During debate on the measure, lawmakers were told that an anonymous donor has pledged to give the state $1 million to defend the abortion ban in court. The Legislature is setting up a special account to accept donations for the legal fight.That's right. Someone is buying influence overtly, in plain sight and the South Dakota legislature is giving full airing to that fact. They think it's a-OK to drop this fact publicly. We've got a sugar daddy financing our legal fight - in addition to the financial resources of the state. Touting it as if it justifies their actions, legitimizing their course of action.
''I can tell you first-hand we've had people stopping in our office trying to drop off checks to promote the defense of this legislation already,'' Rounds said.
Opponents of the bill argued that abortion should at least be allowed in cases involving rape, incest and a threat to a women's health.

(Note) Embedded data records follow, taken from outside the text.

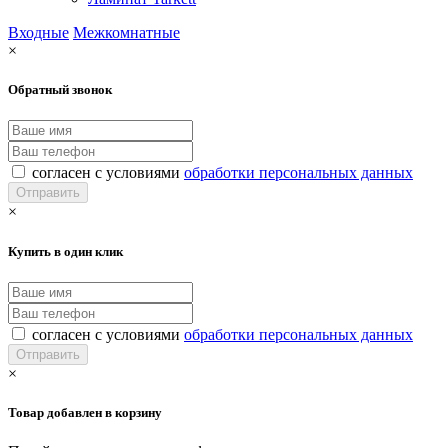
Входные
Межкомнатные
×
Обратный звонок
согласен с условиями
обработки персональных данных
×
Купить в один клик
согласен с условиями
обработки персональных данных
×
Товар добавлен в корзину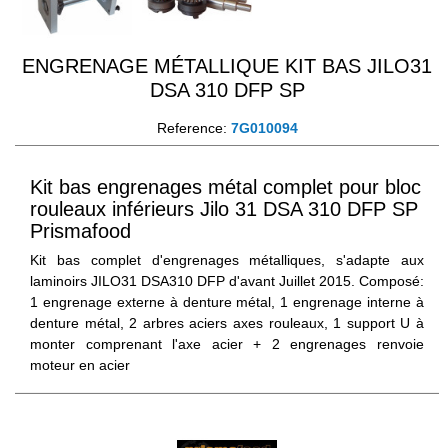
ENGRENAGE MÉTALLIQUE KIT BAS JILO31
DSA 310 DFP SP
Reference:
7G010094
Kit bas engrenages métal complet pour bloc
rouleaux inférieurs Jilo 31 DSA 310 DFP SP
Prismafood
Kit bas complet d'engrenages métalliques, s'adapte aux
laminoirs JILO31 DSA310 DFP d'avant Juillet 2015. Composé:
1 engrenage externe à denture métal, 1 engrenage interne à
denture métal, 2 arbres aciers axes rouleaux, 1 support U à
monter comprenant l'axe acier + 2 engrenages renvoie
moteur en acier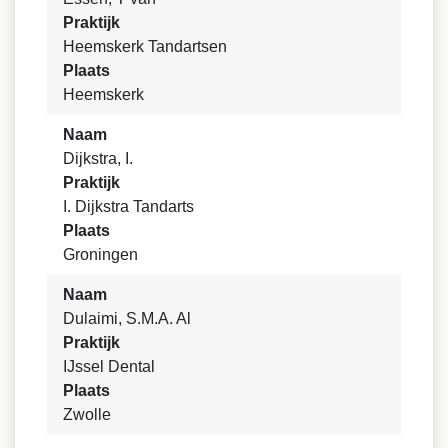
Praktijk
Heemskerk Tandartsen
Plaats
Heemskerk
Naam
Dijkstra, I.
Praktijk
I. Dijkstra Tandarts
Plaats
Groningen
Naam
Dulaimi, S.M.A. Al
Praktijk
IJssel Dental
Plaats
Zwolle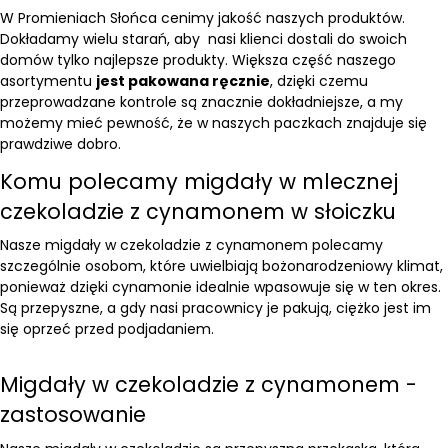
W Promieniach Słońca cenimy jakość naszych produktów.
Dokładamy wielu starań, aby nasi klienci dostali do swoich
domów tylko najlepsze produkty. Większa część naszego
asortymentu
jest pakowana ręcznie
, dzięki czemu
przeprowadzane kontrole są znacznie dokładniejsze, a my
możemy mieć pewność, że w naszych paczkach znajduje się
prawdziwe dobro.
Komu polecamy migdały w mlecznej
czekoladzie z cynamonem w słoiczku
Nasze migdały w czekoladzie z cynamonem polecamy
szczególnie osobom, które uwielbiają bożonarodzeniowy klimat,
ponieważ dzięki cynamonie idealnie wpasowuje się w ten okres.
Są przepyszne, a gdy nasi pracownicy je pakują, ciężko jest im
się oprzeć przed podjadaniem.
Migdały w czekoladzie z cynamonem -
zastosowanie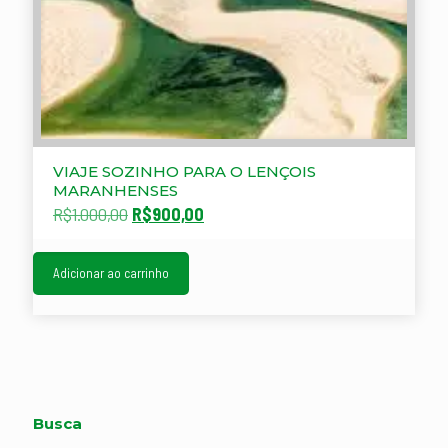
VIAJE SOZINHO PARA O LENÇOIS
MARANHENSES
O
O
R$
1.000,00
R$
900,00
preço
preço
original
atual
era:
é:
Adicionar ao carrinho
R$1.000,00.
R$900,00.
Busca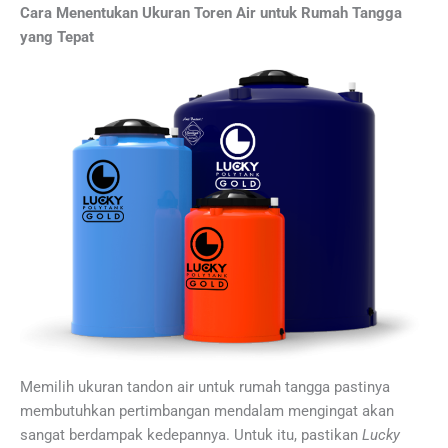
Cara Menentukan Ukuran Toren Air untuk Rumah Tangga
yang Tepat
Memilih ukuran tandon air untuk rumah tangga pastinya
membutuhkan pertimbangan mendalam mengingat akan
sangat berdampak kedepannya. Untuk itu, pastikan
Lucky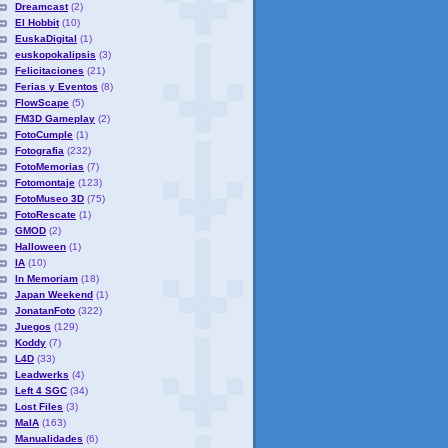
Dreamcast
(2)
El Hobbit
(10)
EuskaDigital
(1)
euskopokalipsis
(3)
Felicitaciones
(21)
Ferias y Eventos
(8)
FlowScape
(5)
FM3D Gameplay
(2)
FotoCumple
(1)
Fotografia
(232)
FotoMemorias
(7)
Fotomontaje
(123)
FotoMuseo 3D
(75)
FotoRescate
(1)
GMOD
(2)
Halloween
(1)
IA
(10)
In Memoriam
(18)
Japan Weekend
(1)
JonatanFoto
(322)
Juegos
(129)
Koddy
(7)
L4D
(33)
Leadwerks
(4)
Left 4 SGC
(34)
Lost Files
(3)
MaIA
(163)
Manualidades
(6)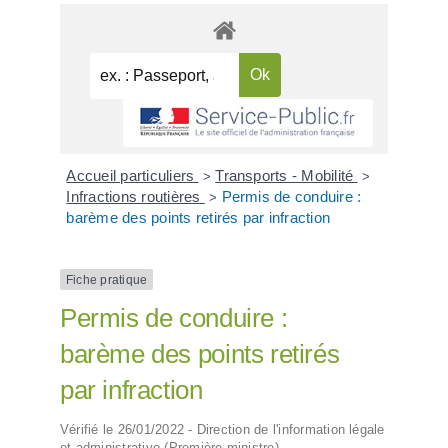
Accueil particuliers
Transports - Mobilité
>
>
Infractions routières
Permis de conduire :
>
barème des points retirés par infraction
Fiche pratique
Permis de conduire :
barème des points retirés
par infraction
Vérifié le 26/01/2022 - Direction de l'information légale
et administrative (Première ministre)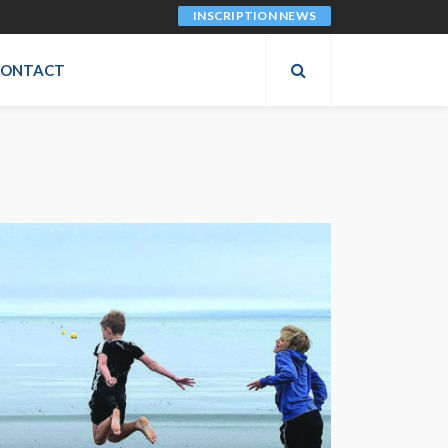
INSCRIPTION NEWS
CONTACT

If a woman who is raped becomes pregnant, the rapist would have the same rights to the child as the mother, said Krista Heeren-Graber, executive director of the South Dakota Network Against Family Violence and Sexual Assault.
''The idea the rapist could be in the child's life ... makes the woman very, very fearful. Sometimes they need to have choice,'' Heeren-Graber said. (emphasis added)
We all know money influences political decisions, there is a lobbying industry in Washington under the magnifying glass right now thanks to Jack Abramoff and his Republican lawmaker beneficiaries. But Abramoff et al. didn't have the gall to announce to the world that they were buying a piece of legislation. Here we have an anonymous donor, a private citizen ponying up to the tune of $1 million to defend this law in court. It doesn't mean that the law will actually hold up. It does, however, mean that such a law will stand until it's struck down. And the size of the donation financing the fight means it's likely to stand for a number of years, all the way to the Supreme Court. How do you like them apples, citizens of South Dakota?
The dunderhead Governor also thinks it's great that people are "trying to drop off checks to promote the defense of this legislation already." When people are ready to pay for legislation, that means, in this day and age in the USA, that the legislature is on the right track.
I'd like to hear a few thoughts on this from people like John McCain, the supposed reformer, straight-talker, and supporter of finance reform in the political realm.
I'd also like to know who exactly this donor is. Care to step forward and give the people of South Dakota the identity of the person who's pulling the levers on their legislature? Who exactly is running things in South Dakota?